DESDE QUE EN septiembre del año pasado el presidente Aznar anunció que era preciso optar entre Bush y Sadam, el Gobierno español ha sufrido un persistente deterioro que lleva todas las trazas de convertirse para su partido en un daño irreparable. No se trata sólo de que se le hayan acumulado desde entonces catástrofes y chapuzas sin cuento, que han dado al traste con la beatífica ensoñación de que en España todo iba bien, sino de que, ante esa avalancha de desventuras, el Gobierno ha reaccionado de manera torpe, como si hubiera pretendido ahondar su propio daño a conciencia.

Esto ha sido así con la gestión del chapapote y con la construcción de la línea de alta velocidad Madrid-Barcelona. Todavía no se puede creer que por pura casualidad, porque el gran socavón sobre el que se ha construido alegremente la vía quiso mostrar sus entrañas antes de que los trenes comenzaran a circular de manera regular, se haya evitado una espantosa catástrofe. Como única respuesta, el ministro del ramo no ha tenido mejor ocurrencia que achacar a los socialistas y a un sabotaje -¿por qué no a un sabotaje socialista?- los problemas de la nueva línea. Ministro de Fomento es el susodicho y buen fomentador será, aunque sólo de grandes chapuzas.

Pero idéntica imprevisión ha guiado la magna navegación del presidente Aznar por aguas internacionales. España puede y debe emprender una política exterior acorde con su posición en el mundo: como potencia media de la Unión Europea. Ésa fue la opción de la democracia, reafirmada con solvencia por los Gobiernos socialistas, que no desatendieron los compromisos con Estados Unidos, pero que dejaron de concederles el carácter privilegiado, casi unilateral, que tuvieron con el régimen de Franco. Aquella situación se acabó y por una vez España ocupó el lugar que le correspondía, quizá unos puntos alzaprimado por su condición de recién llegada, en el marco de la Unión Europea.
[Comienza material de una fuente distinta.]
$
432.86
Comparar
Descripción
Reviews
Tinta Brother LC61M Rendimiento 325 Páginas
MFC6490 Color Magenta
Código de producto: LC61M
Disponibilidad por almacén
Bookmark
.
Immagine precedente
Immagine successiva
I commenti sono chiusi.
Todo eso, que tantos y tan excelentes resultados nos ha proporcionado desde los años ochenta, está a punto de saltar por los aires por una culpable improvisación del presidente cuando se precipitó en brazos americanos sin mantener entreabierta alguna ventana de salida, sin concederse ningún margen de maniobra. Ya entonces se podía temer lo peor, dado el belicoso acento que dominaba la política de Estados Unidos. Aquel temor no ha hecho más que crecer y confirmarse: el Irak de Sadam está tan lejos de ser la Alemania de Hitler como los americanos están cada vez más cerca de entender las relaciones internacionales a la manera nazi. Insultos a quienes no les siguen, caramelos a los que corren detrás, rudeza en el trato, desprecio a la diplomacia, amenazas de represalias, sarcasmos para el aliado, presiones insoportables, sobornos, despliegue militar. No hay más que ver los modos que gastan sus mandatarios para entender quién es aquí el que rompe las reglas, el que está dispuesto a saltar por encima del derecho internacional.
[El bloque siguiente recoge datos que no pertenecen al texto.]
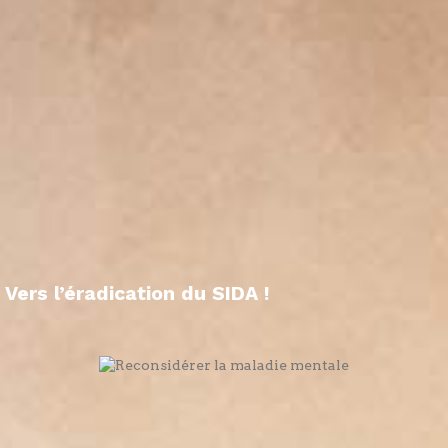
Vers l’éradication du SIDA !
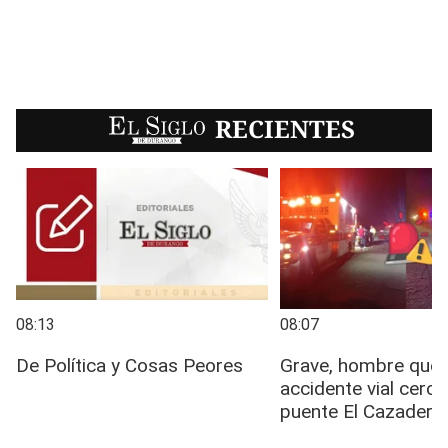
EL SIGLO
RECIENTES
Todos los que hemos estimado la aportación de la gran república americana a la libertad y la democracia en Europa no podemos más que deplorar el rumbo que de un tiempo a esta parte sigue su política exterior, tan reminiscente en su lenguaje y sus maneras de las peores empresas imperiales surgidas de suelo europeo. Haberse sumado a esa empresa belicosa con el entusiasmo del vasallo constituye un error incomparablemente superior a los cometidos con el Prestige y con el AVE, y no pasará, como éstos, sin consecuencias para quien lo ha perpretado. Ya se está viendo en la impotencia de los políticos del PP, que nada han tenido que ver en esta decisión, para explicarse ante los públicos más diversos; dentro de poco no podrán salir a la calle.
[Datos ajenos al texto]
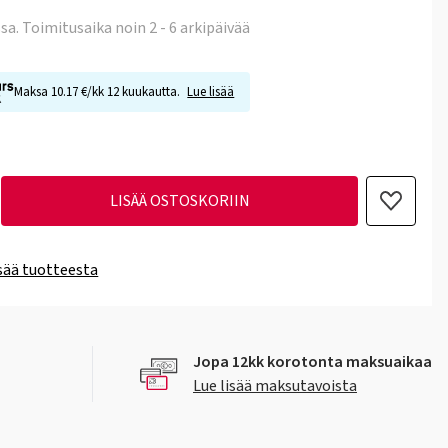
ssa
. Toimitusaika noin 2 - 6 arkipäivää
Maksa 10.17 €/kk 12 kuukautta.
Lue lisää
LISÄÄ OSTOSKORIIN
isää tuotteesta
Jopa 12kk korotonta maksuaikaa
Lue lisää maksutavoista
El problema es que cuando un Gobierno yerra tan notoriamente, no puede enderezar el rumbo sin la dimisión de los responsables. Es incomprensible que el ministro de Fomento, debatiéndose entre chapapote y sumergido en el gran socavón del AVE, continúe en su puesto. Como lo es que el presidente se obstine en una política que está cavando cada vez más honda la tumba de su propio partido. Muy pronto, esta marcha al desastre no tendrá remedio con sólo nombrar al sucesor, sino que exigirá presentarlo a las Cortes para su investidura antes de que la legislatura llegue a término. Porque si este mismo Gobierno, con su presidente al frente, decidiera arrastrarse hasta las elecciones de 2004, el daño alcanzará a su partido, incapaz de moverse entre el amasijo de hierros a que habrá quedado reducido tras lo que amenaza con adquirir la dimensión de un siniestro total.